Green with the environment, green with money, and green with envy – put them together and you get the Eco Index.
The Eco Index, which is basically a software tool any apparel maker can use, poses a series of questions to companies on their environmental and labor practices—some of which require answers from the companies’ suppliers. It then assigns a score representing a percentage of a perfect score.
The folks who make and sell clothes have spent the last three years developing the Eco Index. They think it addresses Green concerns in a way that will make more Green for them. See, consumers torn between two different brands of jeans, say Levi and Wrangler, might just look at the Eco Index score to close their decision.
At first glance, I’m impressed with the Eco Index. It is fabulously inSincere and if implemented, probably will work as advertised.
However, I’m worried.
It’s taken three years to develop a self report scale?
And, they chose a self report scale to measure things like labor practices and environmental impact?
Sounds like those bad observational studies from epidemiology, climate studies, evolutionary psychology, and economics I laugh about on this blog.
Three years to develop a new self report measure? That’s the time period for a new NIH grant. Can’t tell you how many planning meetings I’ve attended where someone was proposing to take three years and a quarter of a million taxpayer dollars to invent a self report scale to measure perceived breast cancer risk or estimated calorie expenditure while eating Hostess Cup Cakes or whatever. The guys behind the Eco Index must have some NIH experience.

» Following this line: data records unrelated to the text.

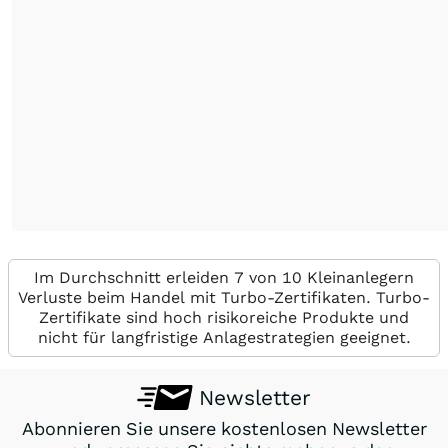
Im Durchschnitt erleiden 7 von 10 Kleinanlegern
Verluste beim Handel mit Turbo-Zertifikaten. Turbo-
Zertifikate sind hoch risikoreiche Produkte und
nicht für langfristige Anlagestrategien geeignet.
Newsletter
Abonnieren Sie unsere kostenlosen Newsletter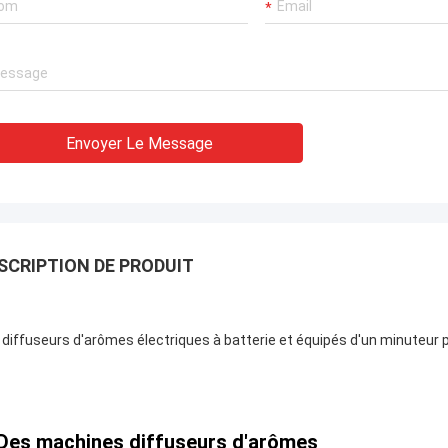
Envoyer Le Message
SCRIPTION DE PRODUIT
 diffuseurs d'arômes électriques à batterie et équipés d'un minuteur p
Des machines diffuseurs d'arômes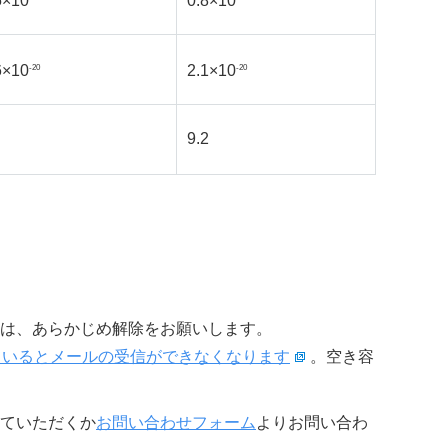
5×10
0.8×10
6×10
2.1×10
-20
-20
9.2
は、あらかじめ解除をお願いします。
限に達しているとメールの受信ができなくなります
。空き容
ていただくか
お問い合わせフォーム
よりお問い合わ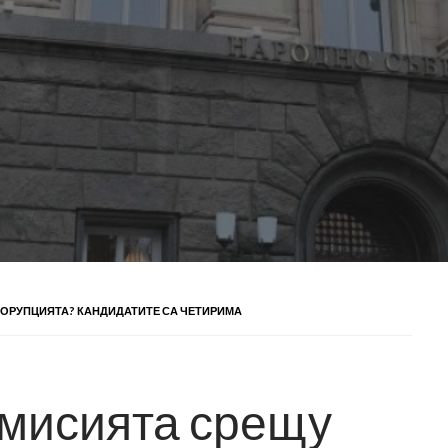
КОРУПЦИЯТА? КАНДИДАТИТЕ СА ЧЕТИРИМА
омисията срещу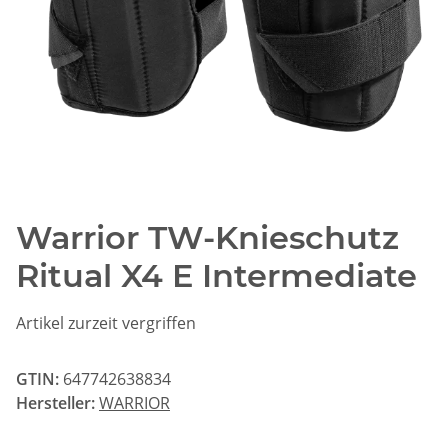
Warrior TW-Knieschutz
Ritual X4 E Intermediate
Artikel zurzeit vergriffen
GTIN:
647742638834
Hersteller:
WARRIOR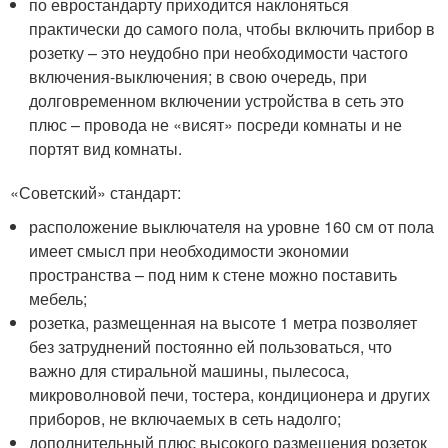
по евростандарту приходится наклоняться
практически до самого пола, чтобы включить прибор в
розетку – это неудобно при необходимости частого
включения-выключения; в свою очередь, при
долговременном включении устройства в сеть это
плюс – провода не «висят» посреди комнаты и не
портят вид комнаты.
«Советский» стандарт:
расположение выключателя на уровне 160 см от пола
имеет смысл при необходимости экономии
пространства – под ним к стене можно поставить
мебель;
розетка, размещенная на высоте 1 метра позволяет
без затруднений постоянно ей пользоваться, что
важно для стиральной машины, пылесоса,
микроволновой печи, тостера, кондиционера и других
приборов, не включаемых в сеть надолго;
дополнительный плюс высокого размещения розеток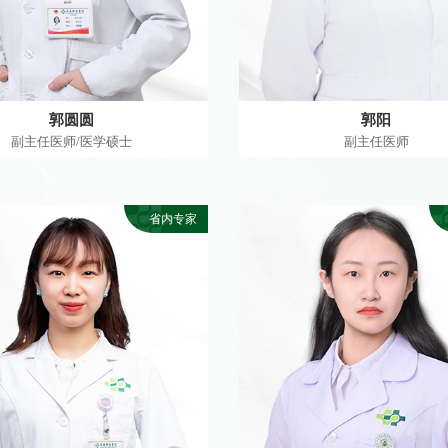
郭圆圆
郭阳
副主任医师/医学硕士
副主任医师
省内专家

And why self report? Why not just count things like, total amount of fines and penalties paid, worker mortality and morbidity, amount and type of materials used in products? It’s really better to use an epi conceit like
1. Estimate the amount of pollution you’ve contributed to local water systems over the past 10 years. Circle the letter that best describes your estimate.
a. none (we never pollute, we recycle in novel ways)
b. very little (accidental)
c. some (in a hurry)
d. a bit (profits were down that quarter)
If the WSJ was covering some crazy science project on global warming that used self reports like this, they’d beat the writers into the ground like tent pegs. But, for a Green solution to a Green problem, business is simply Green with envy for epi.
Will the Eco Index work as a persuasion tactic for sales? Yes. Of course.
A society advances by the number of operations its people can perform without thinking!!!
“Hey, an Eco Index of 99! I’ll take three!!!”